#### Information supplied
——————————

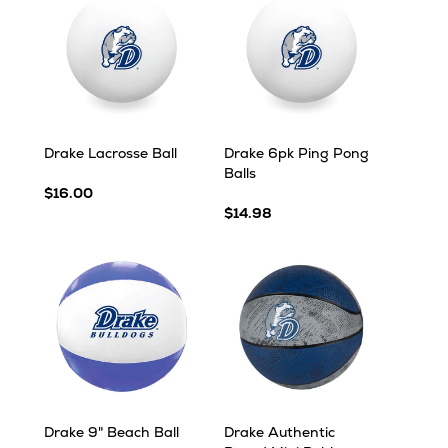
Drake Lacrosse Ball
Drake 6pk Ping Pong
Balls
$16.00
$14.98
Drake 9" Beach Ball
Drake Authentic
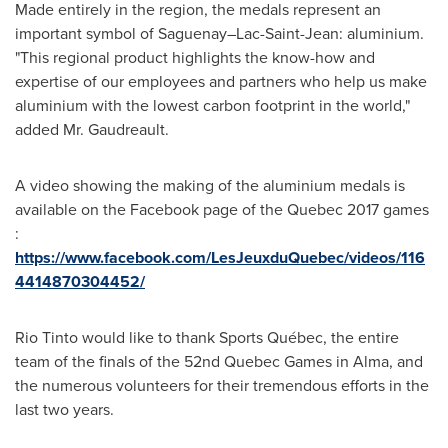
Made entirely in the region, the medals represent an
important symbol of Saguenay–Lac-Saint-Jean: aluminium.
"This regional product highlights the know-how and
expertise of our employees and partners who help us make
aluminium with the lowest carbon footprint in the world,"
added Mr. Gaudreault.
A video showing the making of the aluminium medals is
available on the Facebook page of the
Quebec
2017 games
:
https://www.facebook.com/LesJeuxduQuebec/videos/116
4414870304452/
Rio Tinto would like to thank Sports Québec, the entire
team of the finals of the 52nd
Quebec
Games in
Alma
, and
the numerous volunteers for their tremendous efforts in the
last two years.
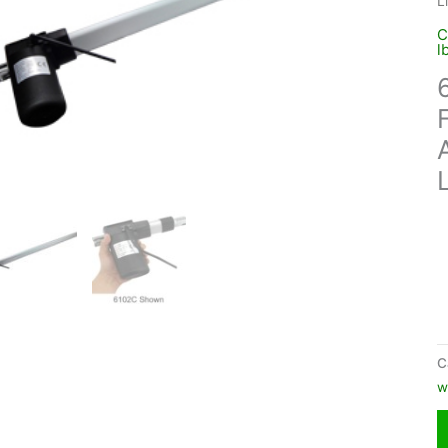
L
C
l
C
w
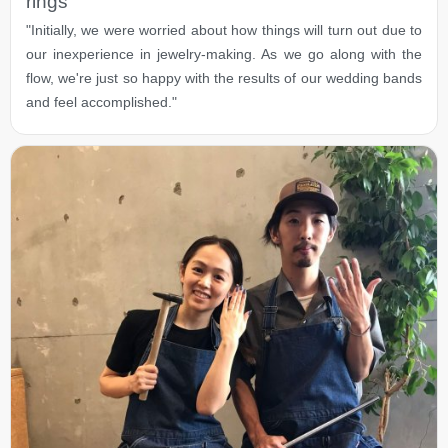
rings
"Initially, we were worried about how things will turn out due to
our inexperience in jewelry-making. As we go along with the
flow, we're just so happy with the results of our wedding bands
and feel accomplished."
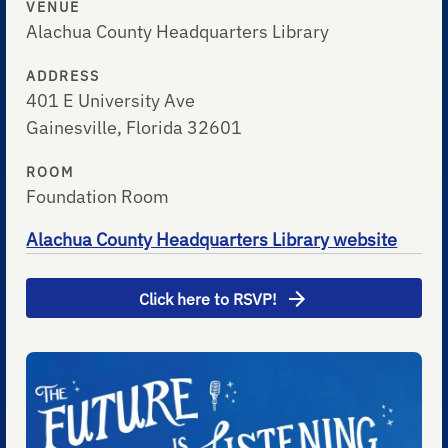
VENUE
Alachua County Headquarters Library
ADDRESS
401 E University Ave
Gainesville, Florida 32601
ROOM
Foundation Room
Alachua County Headquarters Library website
Click here to RSVP!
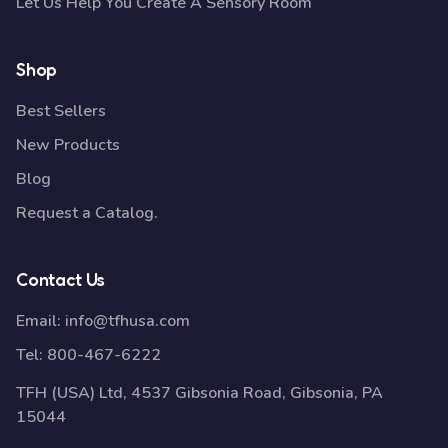
Let Us Help You Create A Sensory Room
Shop
Best Sellers
New Products
Blog
Request a Catalog.
Contact Us
Email:
info@tfhusa.com
Tel:
800-467-6222
TFH (USA) Ltd, 4537 Gibsonia Road, Gibsonia, PA
15044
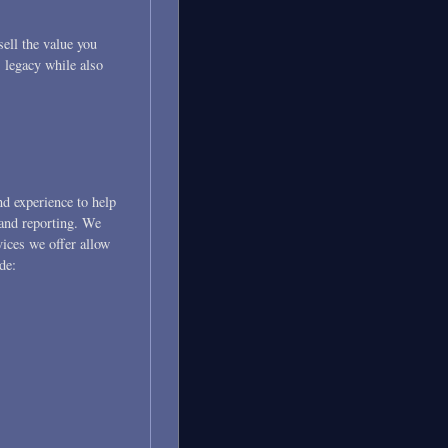
sell the value you
 legacy while also
nd experience to help
 and reporting. We
ices we offer allow
de:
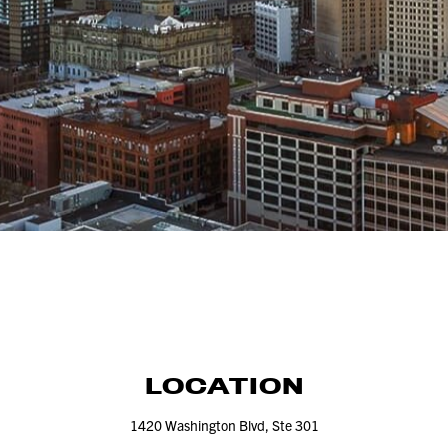
LOCATION
1420
Washington Blvd, Ste
301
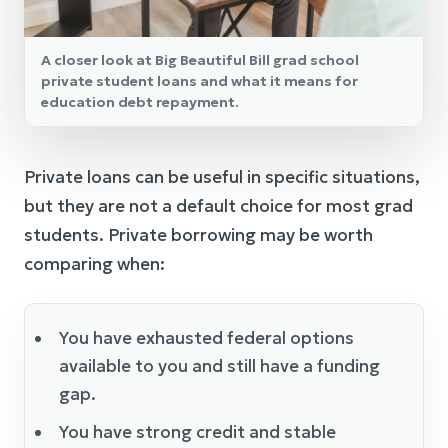
A closer look at Big Beautiful Bill grad school
private student loans and what it means for
education debt repayment.
Private loans can be useful in specific situations,
but they are not a default choice for most grad
students. Private borrowing may be worth
comparing when:
You have exhausted federal options
available to you and still have a funding
gap.
You have strong credit and stable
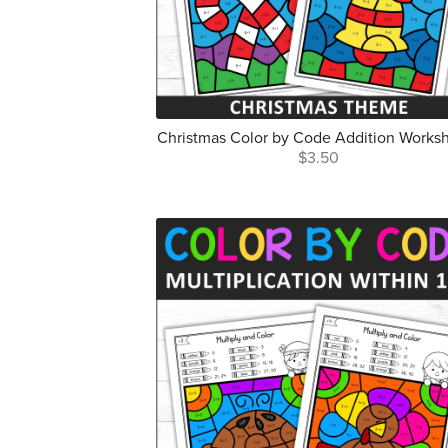
Christmas Color by Code Addition Works
$3.50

——————————

#### Task requirements
Reproduce the data above verbatim, minus any images.

#### Exercise output
Drake Lacrosse Ball
Drake 6pk Ping Pong
Balls
$16.00
$14.98
Drake 9" Beach Ball
Drake Authentic
Made entirely in the region, the medals represent an
important symbol of Saguenay–Lac-Saint-Jean: aluminium.
"This regional product highlights the know-how and
expertise of our employees and partners who help us make
aluminium with the lowest carbon footprint in the world,"
added Mr. Gaudreault.
A video showing the making of the aluminium medals is
available on the Facebook page of the
Quebec
2017 games
:
https://www.facebook.com/LesJeuxduQuebec/videos/116
4414870304452/
Rio Tinto would like to thank Sports Québec, the entire
team of the finals of the 52nd
Quebec
Games in
Alma
, and
the numerous volunteers for their tremendous efforts in the
last two years.
L
C
l
C
w
rings
"Initially, we were worried about how things will turn out due to
our inexperience in jewelry-making. As we go along with the
flow, we're just so happy with the results of our wedding bands
and feel accomplished."
VENUE
Alachua County Headquarters Library
ADDRESS
401 E University Ave
Gainesville, Florida 32601
ROOM
Foundation Room
Alachua County Headquarters Library website
Click here to RSVP!
Let Us Help You Create A Sensory Room
Shop
Best Sellers
New Products
Blog
Request a Catalog.
Contact Us
Email:
info@tfhusa.com
Tel:
800-467-6222
TFH (USA) Ltd, 4537 Gibsonia Road, Gibsonia, PA
15044
sell the value you
 legacy while also
nd experience to help
 and reporting. We
ices we offer allow
de:
LOCATION
1420
Washington Blvd, Ste
301
A closer look at Big Beautiful Bill grad school
private student loans and what it means for
education debt repayment.
Private loans can be useful in specific situations,
but they are not a default choice for most grad
students. Private borrowing may be worth
comparing when:
You have exhausted federal options
available to you and still have a funding
gap.
You have strong credit and stable
Christmas Color by Code Addition Works
$3.50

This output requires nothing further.